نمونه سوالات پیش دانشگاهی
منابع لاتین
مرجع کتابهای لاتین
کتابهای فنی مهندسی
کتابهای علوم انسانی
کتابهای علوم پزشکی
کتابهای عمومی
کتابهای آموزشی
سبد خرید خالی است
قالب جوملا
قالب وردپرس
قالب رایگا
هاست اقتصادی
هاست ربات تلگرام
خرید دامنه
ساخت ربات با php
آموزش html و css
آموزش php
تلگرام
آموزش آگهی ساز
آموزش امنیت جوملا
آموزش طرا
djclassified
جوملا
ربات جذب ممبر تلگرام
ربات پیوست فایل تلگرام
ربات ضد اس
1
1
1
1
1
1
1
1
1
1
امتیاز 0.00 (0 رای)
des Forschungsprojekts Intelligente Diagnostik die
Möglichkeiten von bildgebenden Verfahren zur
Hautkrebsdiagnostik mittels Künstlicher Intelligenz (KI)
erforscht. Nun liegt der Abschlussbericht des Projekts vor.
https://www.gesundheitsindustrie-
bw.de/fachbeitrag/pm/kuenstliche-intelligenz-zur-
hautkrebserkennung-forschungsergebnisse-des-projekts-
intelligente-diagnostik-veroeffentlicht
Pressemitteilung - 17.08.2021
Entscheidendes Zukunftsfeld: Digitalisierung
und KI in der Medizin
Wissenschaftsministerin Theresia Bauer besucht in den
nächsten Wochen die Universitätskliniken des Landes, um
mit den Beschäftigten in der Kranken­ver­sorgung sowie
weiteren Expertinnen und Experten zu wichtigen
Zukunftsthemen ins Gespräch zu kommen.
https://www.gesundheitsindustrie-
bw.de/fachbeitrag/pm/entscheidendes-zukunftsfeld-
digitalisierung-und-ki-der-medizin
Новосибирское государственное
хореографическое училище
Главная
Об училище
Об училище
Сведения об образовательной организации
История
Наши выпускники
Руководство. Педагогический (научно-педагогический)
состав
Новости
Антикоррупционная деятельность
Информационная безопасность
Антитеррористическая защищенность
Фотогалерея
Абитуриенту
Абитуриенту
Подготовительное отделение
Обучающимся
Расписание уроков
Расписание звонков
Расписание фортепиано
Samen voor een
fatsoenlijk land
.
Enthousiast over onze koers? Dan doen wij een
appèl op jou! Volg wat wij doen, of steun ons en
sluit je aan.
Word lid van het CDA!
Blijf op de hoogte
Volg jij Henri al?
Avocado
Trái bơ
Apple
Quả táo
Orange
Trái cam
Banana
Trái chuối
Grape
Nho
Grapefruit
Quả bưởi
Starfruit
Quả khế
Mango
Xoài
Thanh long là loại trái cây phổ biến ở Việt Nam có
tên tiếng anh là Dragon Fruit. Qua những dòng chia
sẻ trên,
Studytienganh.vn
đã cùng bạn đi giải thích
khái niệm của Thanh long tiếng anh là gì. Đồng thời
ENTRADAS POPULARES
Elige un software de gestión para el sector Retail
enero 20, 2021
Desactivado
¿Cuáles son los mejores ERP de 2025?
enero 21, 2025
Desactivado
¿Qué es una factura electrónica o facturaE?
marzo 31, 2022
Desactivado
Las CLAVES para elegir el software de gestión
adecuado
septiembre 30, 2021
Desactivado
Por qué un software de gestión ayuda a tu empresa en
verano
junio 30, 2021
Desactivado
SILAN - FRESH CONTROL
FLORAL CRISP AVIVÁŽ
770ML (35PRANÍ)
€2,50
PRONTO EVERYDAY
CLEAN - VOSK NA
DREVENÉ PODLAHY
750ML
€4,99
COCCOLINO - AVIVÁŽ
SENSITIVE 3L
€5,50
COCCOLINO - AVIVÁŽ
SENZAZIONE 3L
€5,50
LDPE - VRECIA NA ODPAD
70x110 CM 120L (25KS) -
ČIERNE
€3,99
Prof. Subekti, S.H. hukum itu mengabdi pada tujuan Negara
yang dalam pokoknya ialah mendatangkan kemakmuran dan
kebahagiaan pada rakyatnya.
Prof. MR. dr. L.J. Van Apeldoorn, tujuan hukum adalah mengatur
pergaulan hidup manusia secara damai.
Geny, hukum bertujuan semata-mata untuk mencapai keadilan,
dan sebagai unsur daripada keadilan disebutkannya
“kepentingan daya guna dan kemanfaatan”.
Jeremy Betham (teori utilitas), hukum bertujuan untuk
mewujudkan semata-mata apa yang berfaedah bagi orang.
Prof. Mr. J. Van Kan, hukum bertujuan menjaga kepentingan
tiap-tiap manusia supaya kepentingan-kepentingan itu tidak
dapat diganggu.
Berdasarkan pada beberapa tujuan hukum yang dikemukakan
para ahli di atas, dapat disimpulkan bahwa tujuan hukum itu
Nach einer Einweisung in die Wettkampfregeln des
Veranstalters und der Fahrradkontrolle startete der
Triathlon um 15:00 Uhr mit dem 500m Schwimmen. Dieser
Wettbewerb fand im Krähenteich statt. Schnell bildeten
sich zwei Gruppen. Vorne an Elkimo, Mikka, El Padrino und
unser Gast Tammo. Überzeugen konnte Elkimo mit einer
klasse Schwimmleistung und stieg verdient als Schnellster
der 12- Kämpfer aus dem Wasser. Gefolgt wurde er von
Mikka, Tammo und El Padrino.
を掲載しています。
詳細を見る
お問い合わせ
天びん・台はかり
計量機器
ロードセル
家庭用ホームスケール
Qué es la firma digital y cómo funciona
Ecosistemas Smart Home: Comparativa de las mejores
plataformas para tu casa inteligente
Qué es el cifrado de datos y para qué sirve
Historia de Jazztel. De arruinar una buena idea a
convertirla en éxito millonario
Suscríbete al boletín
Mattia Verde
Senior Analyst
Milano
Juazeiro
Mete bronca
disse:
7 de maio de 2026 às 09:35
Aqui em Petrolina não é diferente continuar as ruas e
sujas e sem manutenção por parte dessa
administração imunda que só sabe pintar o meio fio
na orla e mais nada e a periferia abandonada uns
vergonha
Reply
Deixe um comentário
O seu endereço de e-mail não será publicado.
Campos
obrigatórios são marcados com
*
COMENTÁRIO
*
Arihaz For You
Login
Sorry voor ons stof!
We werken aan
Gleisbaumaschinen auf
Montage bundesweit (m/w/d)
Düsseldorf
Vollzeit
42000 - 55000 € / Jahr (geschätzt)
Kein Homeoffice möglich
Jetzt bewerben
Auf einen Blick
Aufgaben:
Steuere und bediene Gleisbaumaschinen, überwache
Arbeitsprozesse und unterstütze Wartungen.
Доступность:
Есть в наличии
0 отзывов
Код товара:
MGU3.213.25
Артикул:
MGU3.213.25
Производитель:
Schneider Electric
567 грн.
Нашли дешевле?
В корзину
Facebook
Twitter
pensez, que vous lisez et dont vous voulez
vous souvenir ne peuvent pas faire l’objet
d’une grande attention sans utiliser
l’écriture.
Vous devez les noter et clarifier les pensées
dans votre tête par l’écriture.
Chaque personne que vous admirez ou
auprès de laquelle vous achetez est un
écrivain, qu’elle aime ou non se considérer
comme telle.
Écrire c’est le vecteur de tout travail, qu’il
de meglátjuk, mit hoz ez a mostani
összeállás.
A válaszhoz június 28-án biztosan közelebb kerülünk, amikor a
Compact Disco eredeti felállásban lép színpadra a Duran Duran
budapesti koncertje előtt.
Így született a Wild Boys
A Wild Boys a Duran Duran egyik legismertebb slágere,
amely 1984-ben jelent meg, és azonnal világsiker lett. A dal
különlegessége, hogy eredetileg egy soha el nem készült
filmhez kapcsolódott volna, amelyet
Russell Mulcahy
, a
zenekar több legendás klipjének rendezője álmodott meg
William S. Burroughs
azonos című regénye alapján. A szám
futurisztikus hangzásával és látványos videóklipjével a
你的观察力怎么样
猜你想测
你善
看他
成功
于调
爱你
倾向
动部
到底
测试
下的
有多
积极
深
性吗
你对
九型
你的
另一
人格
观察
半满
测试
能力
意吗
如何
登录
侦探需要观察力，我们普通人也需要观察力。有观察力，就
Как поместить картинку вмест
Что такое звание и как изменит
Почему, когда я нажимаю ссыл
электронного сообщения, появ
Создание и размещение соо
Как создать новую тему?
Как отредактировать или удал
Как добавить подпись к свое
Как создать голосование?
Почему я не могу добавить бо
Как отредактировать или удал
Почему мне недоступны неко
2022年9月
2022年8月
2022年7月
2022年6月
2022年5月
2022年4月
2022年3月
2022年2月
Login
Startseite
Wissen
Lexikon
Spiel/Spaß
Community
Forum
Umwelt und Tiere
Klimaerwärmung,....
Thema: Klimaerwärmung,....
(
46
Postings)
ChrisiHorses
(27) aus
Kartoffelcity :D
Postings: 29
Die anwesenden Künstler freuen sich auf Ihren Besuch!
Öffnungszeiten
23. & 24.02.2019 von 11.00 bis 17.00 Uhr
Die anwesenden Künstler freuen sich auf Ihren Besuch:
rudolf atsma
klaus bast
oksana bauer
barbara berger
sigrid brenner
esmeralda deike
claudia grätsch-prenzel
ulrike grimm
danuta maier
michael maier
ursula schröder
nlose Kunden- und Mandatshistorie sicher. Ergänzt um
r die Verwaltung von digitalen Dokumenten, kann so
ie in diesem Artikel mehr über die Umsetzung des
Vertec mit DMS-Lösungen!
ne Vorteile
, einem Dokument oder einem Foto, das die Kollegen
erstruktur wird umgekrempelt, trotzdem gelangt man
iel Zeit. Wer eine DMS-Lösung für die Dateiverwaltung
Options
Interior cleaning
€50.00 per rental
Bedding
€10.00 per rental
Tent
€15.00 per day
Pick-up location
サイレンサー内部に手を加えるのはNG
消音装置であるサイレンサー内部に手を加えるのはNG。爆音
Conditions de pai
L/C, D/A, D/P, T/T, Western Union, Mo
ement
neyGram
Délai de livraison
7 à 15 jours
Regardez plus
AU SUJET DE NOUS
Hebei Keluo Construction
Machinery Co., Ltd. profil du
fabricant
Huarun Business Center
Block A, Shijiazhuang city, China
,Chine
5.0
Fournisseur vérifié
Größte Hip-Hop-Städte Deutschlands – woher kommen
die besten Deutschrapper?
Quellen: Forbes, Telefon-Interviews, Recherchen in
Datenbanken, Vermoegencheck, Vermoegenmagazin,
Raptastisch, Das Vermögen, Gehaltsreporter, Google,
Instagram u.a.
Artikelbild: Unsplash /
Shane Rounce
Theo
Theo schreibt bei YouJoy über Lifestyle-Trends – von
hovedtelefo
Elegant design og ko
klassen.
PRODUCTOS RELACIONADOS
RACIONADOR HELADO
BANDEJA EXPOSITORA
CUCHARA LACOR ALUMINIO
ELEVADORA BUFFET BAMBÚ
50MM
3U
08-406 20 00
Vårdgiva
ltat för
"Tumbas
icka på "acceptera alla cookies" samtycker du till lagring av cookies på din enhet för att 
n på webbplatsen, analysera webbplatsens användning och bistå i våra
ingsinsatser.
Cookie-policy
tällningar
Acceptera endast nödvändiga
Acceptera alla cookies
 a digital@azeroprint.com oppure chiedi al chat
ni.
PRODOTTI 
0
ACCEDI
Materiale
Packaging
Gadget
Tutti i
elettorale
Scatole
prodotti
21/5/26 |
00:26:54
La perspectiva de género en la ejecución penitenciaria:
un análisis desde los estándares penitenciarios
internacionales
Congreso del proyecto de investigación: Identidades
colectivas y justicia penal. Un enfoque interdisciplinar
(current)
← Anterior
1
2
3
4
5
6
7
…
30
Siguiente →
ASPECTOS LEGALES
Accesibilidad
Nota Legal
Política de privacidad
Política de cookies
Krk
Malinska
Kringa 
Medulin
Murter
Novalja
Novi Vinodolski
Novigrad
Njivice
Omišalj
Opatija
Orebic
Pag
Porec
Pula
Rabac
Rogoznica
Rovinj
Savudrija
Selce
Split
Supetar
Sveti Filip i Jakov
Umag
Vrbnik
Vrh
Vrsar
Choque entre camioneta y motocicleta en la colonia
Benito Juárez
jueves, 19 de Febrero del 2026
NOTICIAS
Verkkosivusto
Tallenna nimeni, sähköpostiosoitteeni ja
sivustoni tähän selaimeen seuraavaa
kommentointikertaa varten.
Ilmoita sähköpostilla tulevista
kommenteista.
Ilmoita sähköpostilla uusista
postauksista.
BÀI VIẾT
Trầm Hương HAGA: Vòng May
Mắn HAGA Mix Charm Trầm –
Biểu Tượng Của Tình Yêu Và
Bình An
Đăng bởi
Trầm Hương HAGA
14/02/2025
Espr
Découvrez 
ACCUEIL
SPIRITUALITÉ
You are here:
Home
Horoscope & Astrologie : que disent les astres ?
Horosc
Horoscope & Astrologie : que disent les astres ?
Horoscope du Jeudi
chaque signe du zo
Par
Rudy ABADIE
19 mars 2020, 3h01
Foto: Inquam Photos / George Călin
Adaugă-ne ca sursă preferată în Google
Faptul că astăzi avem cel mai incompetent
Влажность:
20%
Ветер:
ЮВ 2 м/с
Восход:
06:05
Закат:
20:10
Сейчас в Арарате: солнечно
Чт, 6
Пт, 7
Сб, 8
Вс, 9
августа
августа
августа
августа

**What to work on**
Go through the material above and count the lines that contain "Trầm"; answer with the number alone.

**Output**
3